Ritengo che l’Italia sia dotata di una normativa in materia di tutela del lavoro certamente all’avanguardia, ciò che si paga è tuttavia una forse eccessiva frammentazione della stessa. A tal proposito è dell’ultima ora la notizia che il Governo ha licenziato il Testo Unico in materia di sicurezza del lavoro che dovrebbe avere Il pregio di strutturare in maniera organica e quindi semplificare nella lettura e conseguentemente applicazione la disciplina in esame. Ciò che temo è che da un lato non ci siano i tempi tecnici perchè il testo venga approvato in via definitiva e dall’altro che la fretta di rispondere
alle istanze sociali faccia perdere un’occasione più unica che rara di
perseguire efficacemente il duplice scopo di rendere operativa una normativa chiara e completa , che al tempo stesso riesca a risolvere le criticità della legislazione ad oggi vigente.

Parlando di incidenti sul lavoro parliamo di vite umane, di famiglie distrutte e questo la nostra sensibilità non lo dimentica mai, è ovvio, ma parlando degli incidenti sul lavoro di Genova, Torino e Molfetta ahimè parliamo anche di casi di scuola che sembrano fatti apposta per smentire molti luoghi comuni sia sulla prevenzione che sulla repressione…
Personalmente ritengo che più che un problema di repressione pura e semplice vi è un problema di cultura della sicurezza che può radicarsi solo grazie ad un’informazione efficace e non solo sulla carta, giusto per soddisfare formalmente gli obblighi imposti dalla legge. Credo che non sia
necessario legiferare in proposito; penso alla L.123 del 2007 (ne abbiamo
parlato il 6 febbraio scorso: link esterno) ed al D.L. 124 del 2004 che prevedono modi e termini di un’attività informativa adeguata ed efficace che coinvolga tutte le parti interessate dagli organi ispettivi alle associazioni di categoria compresi i professionisti del settore.
C’ è sempre una possibilità di crescita e miglioramento però se la disciplina c’è, ed è anche di spessore e pregio, cerchiamo di applicarla bene piuttosto che fare campagna pubblicitaria solo per rispondere all’emotività del momento
che oggi c’è e domani passa. Ritengo, inoltre, che l’apparato sanzionatorio possa considerarsi già sufficientemente deterrente, salvo, ovviamente gli opportuni correttivi che possono essere apportati.

Non possiamo che concordare con lei, ricordiamo ai nostri lettori, infatti, che non c’è stato bisogno del nuovo decreto perché gli inquirenti, a Torino, procedessero addirittura per omicidio volontario…
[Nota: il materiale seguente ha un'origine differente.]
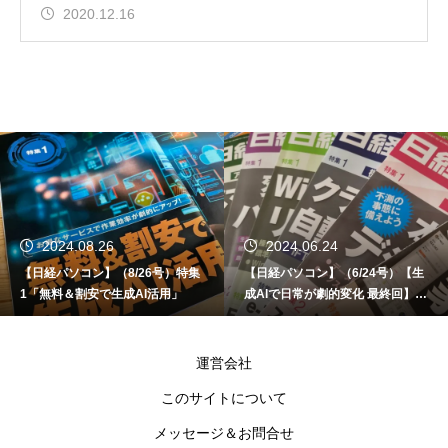
2020.12.16
2024.08.26
2024.06.24
【日経パソコン】（8/26号）特集
【日経パソコン】（6/24号）【生
1「無料＆割安で生成AI活用」
成AIで日常が劇的変化 最終回】 A
I時代のアプリケーション／サービ
ス
運営会社
このサイトについて
メッセージ＆お問合せ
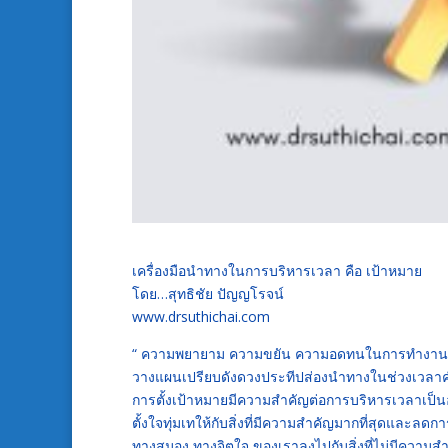
เครื่องมือนำทางในการบริหารเวลา คือ เป้าหมาย
โดย…สุทธิชัย ปัญญโรจน์
www.drsuthichai.com
“ ความพยายาม ความขยัน ความอดทนในการทำงานยั
วางแผนเปรียบดังดวงประทีปส่องนำทางในช่วงเวลาค่ำค
การตั้งเป้าหมายมีความสำคัญต่อการบริหารเวลาเป็น
ตั้งใจทุ่มเทให้กับสิ่งที่มีความสำคัญมากที่สุดและลดกา
ทางสมอง ทางจิตใจ ของเราลงไปกับสิ่งที่ไม่มีความส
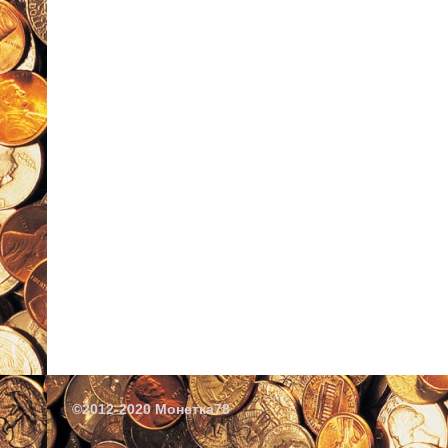
©2012-2020 Монетка78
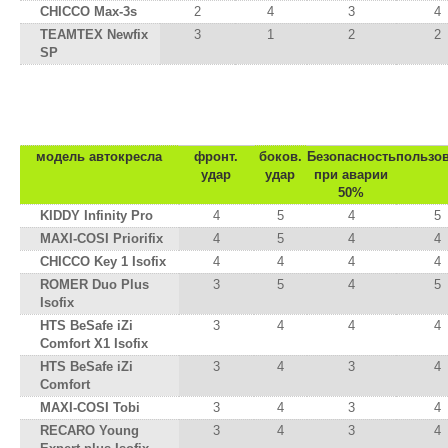
CHICCO Max-3s
2
4
3
4
TEAMTEX Newfix
3
1
2
2
SP
от 9 до 18 кг :: группа 1 :: примерно о
модель автокресла
фронт.
боков.
Безопасность
пользо
удар
удар
при аварии
50%
KIDDY Infinity Pro
4
5
4
5
MAXI-COSI Priorifix
4
5
4
4
CHICCO Key 1 Isofix
4
4
4
4
ROMER Duo Plus
3
5
4
5
Isofix
HTS BeSafe iZi
3
4
4
4
Comfort X1 Isofix
HTS BeSafe iZi
3
4
3
4
Comfort
MAXI-COSI Tobi
3
4
3
4
RECARO Young
3
4
3
4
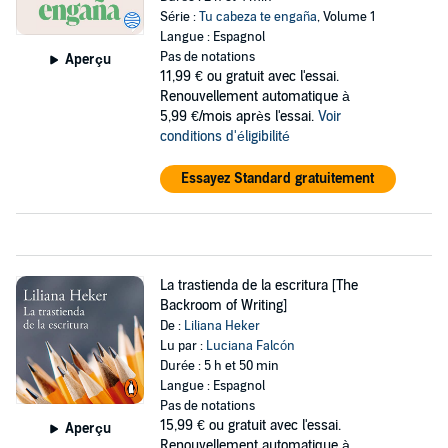
Série :
Tu cabeza te engaña
, Volume 1
Langue : Espagnol
Pas de notations
Aperçu
11,99 €
ou gratuit avec l'essai.
Renouvellement automatique à
5,99 €/mois après l'essai.
Voir
conditions d'éligibilité
Essayez Standard gratuitement
La trastienda de la escritura [The
Backroom of Writing]
De :
Liliana Heker
Lu par :
Luciana Falcón
Durée : 5 h et 50 min
Langue : Espagnol
Pas de notations
15,99 €
ou gratuit avec l'essai.
Aperçu
Renouvellement automatique à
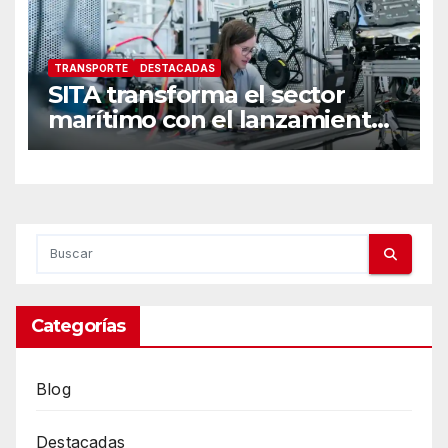
TRANSPORTE
DESTACADAS
SITA transforma el sector
marítimo con el lanzamiento
de SmartSea y CSM se
convierte en su primer
cliente
Categorías
Blog
Destacadas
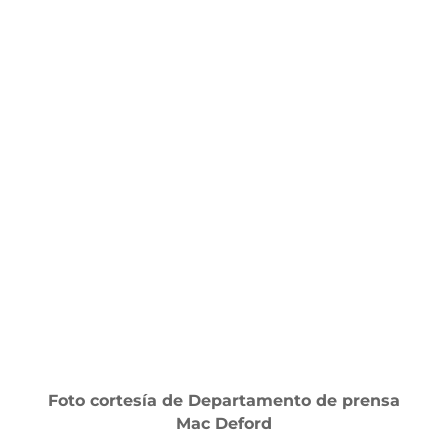
Foto cortesía de Departamento de prensa
Mac Deford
Quantunque so bene che con questo mio pensiero potrei sollevare polemiche a non finire ma personalmente credo che, per quanto non degno di una società civile possa essere avere un non ancora accettabile tasso di mortalità e\o infortuni sui luoghi di lavoro, quale attività considerata intrinsecamente pericolosa non si può pensare che fisiologicamente questo tasso debba tendere allo zero, potrà mai verosimilmente essere pari a zero. E’ un po’ lo stesso discorso che si fa per la circolazione stradale. E’ dovere di uno stato
civile quello di impegnarsi efficacemente affinché gli incidenti sulle strade siano l’eccezione e non la regola, ma è impensabile che la circolazione sulle strade possa avvenire senza che si verifichino ma degli incidenti più o meno gravi.
E’ la natura stessa dell’attività intrinsecamente pericolosa che deve portare ad una riflessione. E’ ovvio che la società civile accetta il rischio in quanto trattasi di attività che producono benefici tali senza i quali è impensabile che ci
sia una crescita sociale. E quindi, in un giudizio equo contemporaneamente di interessi contrapposti, si accettano i rischi pur di conseguire benefici di un certo livello. Cio’ non toglie tuttavia che l’impegno dello Stato deve essere pieno, totale e continuo, affinché tale rischio sia ridotto al minimo.